Over at io9 there’s this post, “How to make sure the language in your historical fantasy novel is period-accurate.” And while “fantasy novel” and “period-accurate” seem contradictory to me, I was happy that the article directed me to two interesting online resources that may also interest . . . you!
1. The Jane Austen Word List: Author Mary Robinette Kowal compiled a list “of all the words that are in the collected works of Jane Austen” (14,793!). You can install it as a “language” in OpenOffice (click here for instructions), then spell check your document against it, which will highlight any words that Austen didn’t use. (Kowal: “It also includes some of Miss Austen’s specific spellings like ‘shew’ and ‘chuse.'”) This would obviously be useful for anyone who wants to write a project using only Austen’s vocabulary. And assuming that Kowal didn’t slip up, we can see that Ms. Austen’s works are zombie-free, the only z-initial words that she used being zeal, zealous, zealously, and zigzags. (Sorry, Seth Grahame-Smith.)
2. The Google Ngram Viewer: This allows you to see check how frequently a word appears over time in any book that Google Books documents. So, for instance, here are the results for “zombie”:
Thus, while it would certainly be all right to have a zombie appear in a novel set before 1920, if you want to remain period-accurate, none of the other (English-speaking) characters should know to call the thing that.
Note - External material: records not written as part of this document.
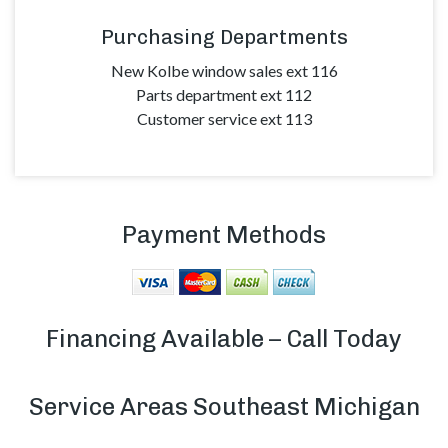
Purchasing Departments
New Kolbe window sales ext 116
Parts department ext 112
Customer service ext 113
Payment Methods
Financing Available –
Call Today
Service Areas Southeast Michigan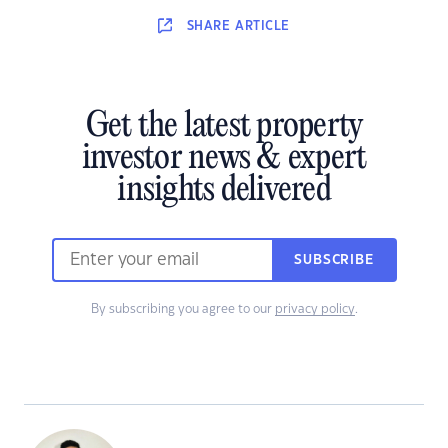
SHARE
ARTICLE
Get the latest property
investor news & expert
insights delivered
SUBSCRIBE
By subscribing you agree to our
privacy policy
.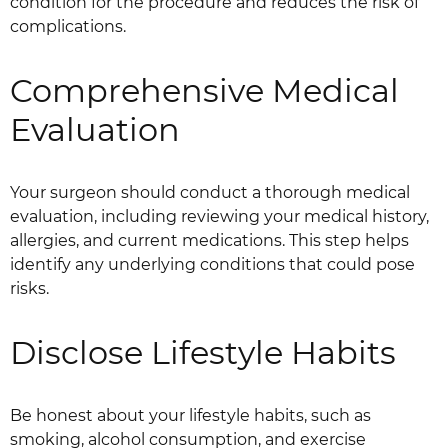
condition for the procedure and reduces the risk of
complications.
Comprehensive Medical
Evaluation
Your surgeon should conduct a thorough medical
evaluation, including reviewing your medical history,
allergies, and current medications. This step helps
identify any underlying conditions that could pose
risks.
Disclose Lifestyle Habits
Be honest about your lifestyle habits, such as
smoking, alcohol consumption, and exercise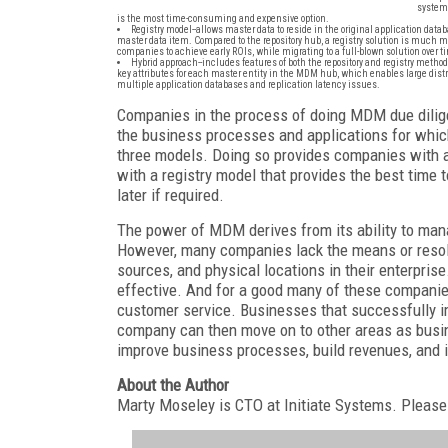
systems
is the most time-consuming and expensive option.
Registry model--allows master data to reside in the original application data
master data item. Compared to the repository hub, a registry solution is much m
companies to achieve early ROIs, while migrating to a full-blown solution over t
Hybrid approach--includes features of both the repository and registry methods
key attributes for each master entity in the MDM hub, which enables large dist
multiple application databases and replication latency issues.
Companies in the process of doing MDM due diligen
the business processes and applications for which
three models. Doing so provides companies with a
with a registry model that provides the best time
later if required.
The power of MDM derives from its ability to mana
However, many companies lack the means or resol
sources, and physical locations in their enterpris
effective. And for a good many of these companies
customer service. Businesses that successfully 
company can then move on to other areas as busin
improve business processes, build revenues, and 
About the Author
Marty Moseley is CTO at Initiate Systems. Please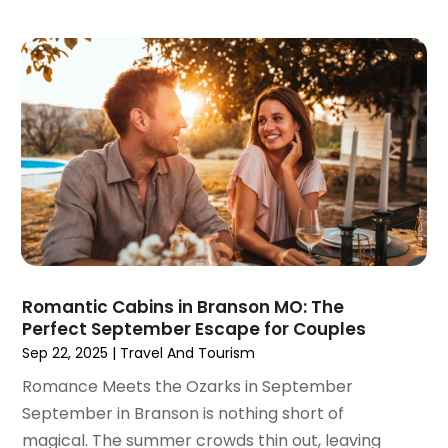
February 2021
(1)
January 2021
(1)
August 2020
(1)
June 2020
(1)
April 2020
(1)
February 2020
(1)
October 2019
(2)
July 2019
(1)
June 2019
(2)
May 2019
(1)
February 2019
(1)
Romantic Cabins in Branson MO: The
December 2018
(1)
Perfect September Escape for Couples
November 2018
(2)
Sep 22, 2025
|
Travel And Tourism
September 2018
(2)
Romance Meets the Ozarks in September
August 2018
(1)
September in Branson is nothing short of
July 2018
(2)
magical. The summer crowds thin out, leaving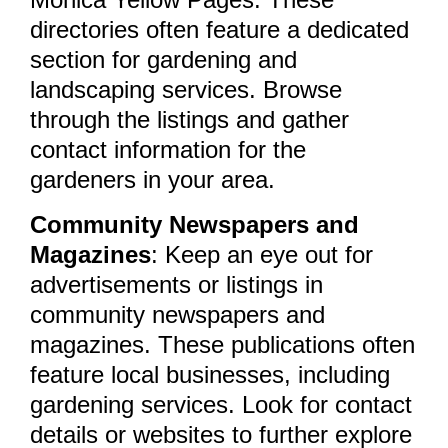
directories often feature a dedicated
section for gardening and
landscaping services. Browse
through the listings and gather
contact information for the
gardeners in your area.
Community Newspapers and
Magazines
: Keep an eye out for
advertisements or listings in
community newspapers and
magazines. These publications often
feature local businesses, including
gardening services. Look for contact
details or websites to further explore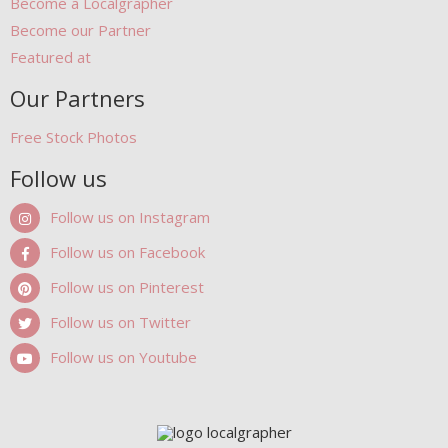
Become a Localgrapher
Become our Partner
Featured at
Our Partners
Free Stock Photos
Follow us
Follow us on Instagram
Follow us on Facebook
Follow us on Pinterest
Follow us on Twitter
Follow us on Youtube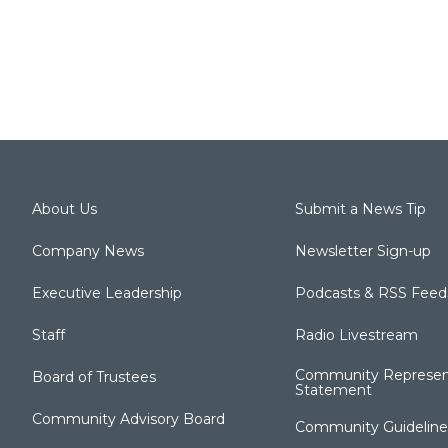
About Us
Submit a News Tip
Company News
Newsletter Sign-up
Executive Leadership
Podcasts & RSS Feed
Staff
Radio Livestream
Community Represen
Board of Trustees
Statement
Community Advisory Board
Community Guideline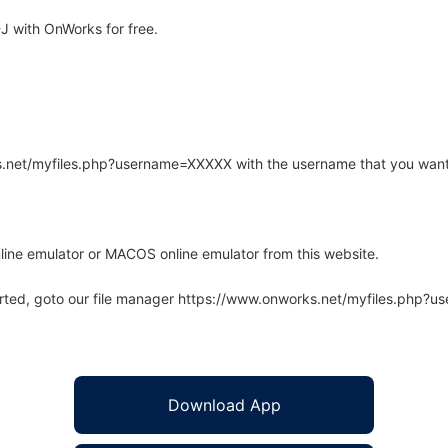
 with OnWorks for free.
rks.net/myfiles.php?username=XXXXX with the username that you want
line emulator or MACOS online emulator from this website.
arted, goto our file manager https://www.onworks.net/myfiles.php?
Download App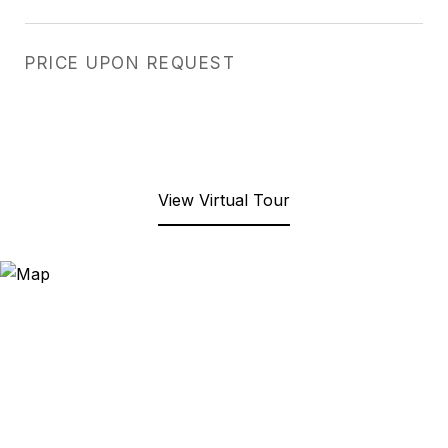
PRICE UPON REQUEST
View Virtual Tour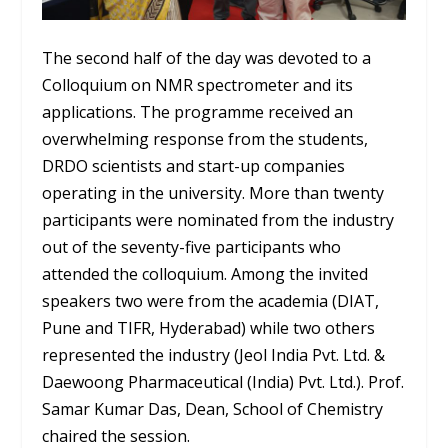
The second half of the day was devoted to a
Colloquium on NMR spectrometer and its
applications. The programme received an
overwhelming response from the students,
DRDO scientists and start-up companies
operating in the university. More than twenty
participants were nominated from the industry
out of the seventy-five participants who
attended the colloquium. Among the invited
speakers two were from the academia (DIAT,
Pune and TIFR, Hyderabad) while two others
represented the industry (Jeol India Pvt. Ltd. &
Daewoong Pharmaceutical (India) Pvt. Ltd.). Prof.
Samar Kumar Das, Dean, School of Chemistry
chaired the session.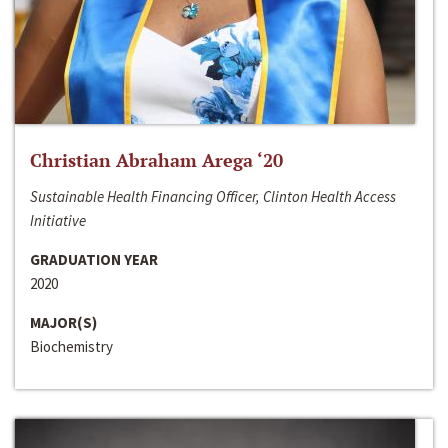
Christian Abraham Arega ‘20
Sustainable Health Financing Officer, Clinton Health Access
Initiative
GRADUATION YEAR
2020
MAJOR(S)
Biochemistry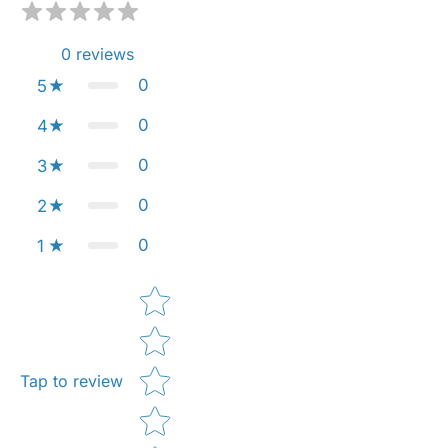
0
reviews
0
5
0
4
0
3
0
2
0
1
Star rating
Tap to review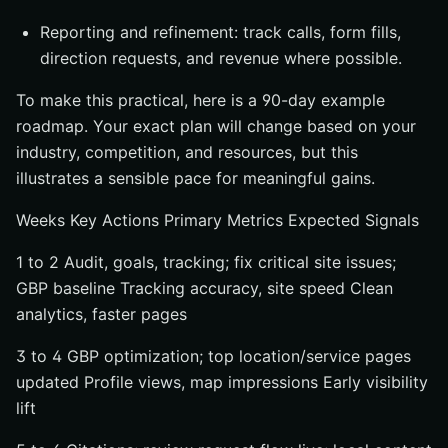
Reporting and refinement: track calls, form fills,
direction requests, and revenue where possible.
To make this practical, here is a 90-day example
roadmap. Your exact plan will change based on your
industry, competition, and resources, but this
illustrates a sensible pace for meaningful gains.
Weeks Key Actions Primary Metrics Expected Signals
1 to 2 Audit, goals, tracking; fix critical site issues;
GBP baseline Tracking accuracy, site speed Clean
analytics, faster pages
3 to 4 GBP optimization; top location/service pages
updated Profile views, map impressions Early visibility
lift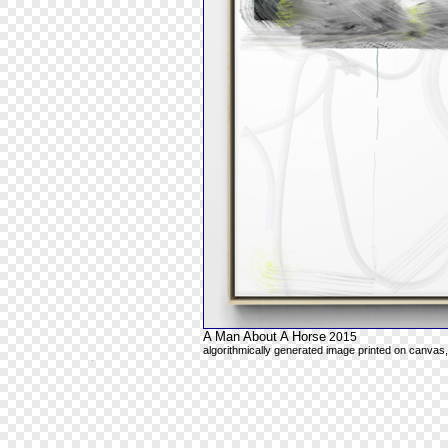
A Man About A Horse
2015
algorithmically generated image printed on canvas,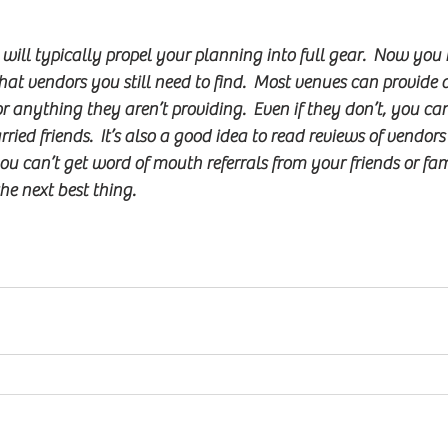
ill typically propel your planning into full gear.  Now you
at vendors you still need to find.  Most venues can provide a 
r anything they aren’t providing.  Even if they don’t, you c
ied friends.  It’s also a good idea to read reviews of vendors
you can’t get word of mouth referrals from your friends or fam
he next best thing.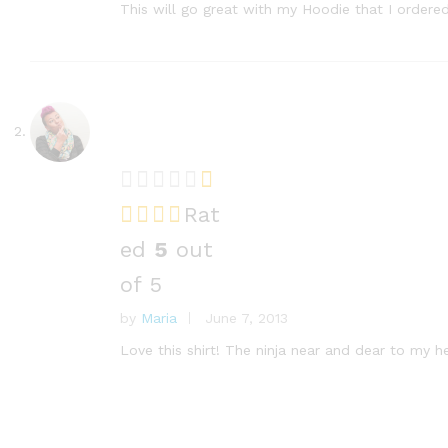
This will go great with my Hoodie that I order
Rat
ed
5
out
of 5
by
Maria
June 7, 2013
Love this shirt! The ninja near and dear to my h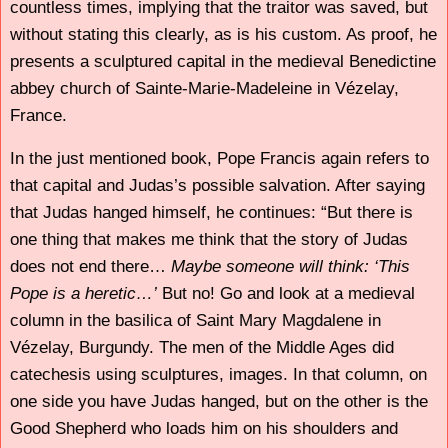
countless times, implying that the traitor was saved, but
without stating this clearly, as is his custom. As proof, he
presents a sculptured capital in the medieval Benedictine
abbey church of Sainte-Marie-Madeleine in Vézelay,
France.
In the just mentioned book, Pope Francis again refers to
that capital and Judas’s possible salvation. After saying
that Judas hanged himself, he continues: “But there is
one thing that makes me think that the story of Judas
does not end there…
Maybe someone will think: ‘This
Pope is a heretic…’
But no! Go and look at a medieval
column in the basilica of Saint Mary Magdalene in
Vézelay, Burgundy. The men of the Middle Ages did
catechesis using sculptures, images. In that column, on
one side you have Judas hanged, but on the other is the
Good Shepherd who loads him on his shoulders and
. . . So those were the tools linked to at io9. But I wrote this post mainly because I wanted to call attention to another, related tool:
3. The Historical Thesaurus of the OED: The online version of this isn’t free, true, but you can find a bound copy in many libraries (and many schools provide online access). More than forty years in the making, this thesaurus tells you when a word was a synonym for another word (or since when). Thus, if your zombie novel were set in the 15th century, its monsters could be referred to as “carrion,” that term having once been “applied to a dead man or corpse that ‘walks’ or returns to earth” (but which has since then become obsolete).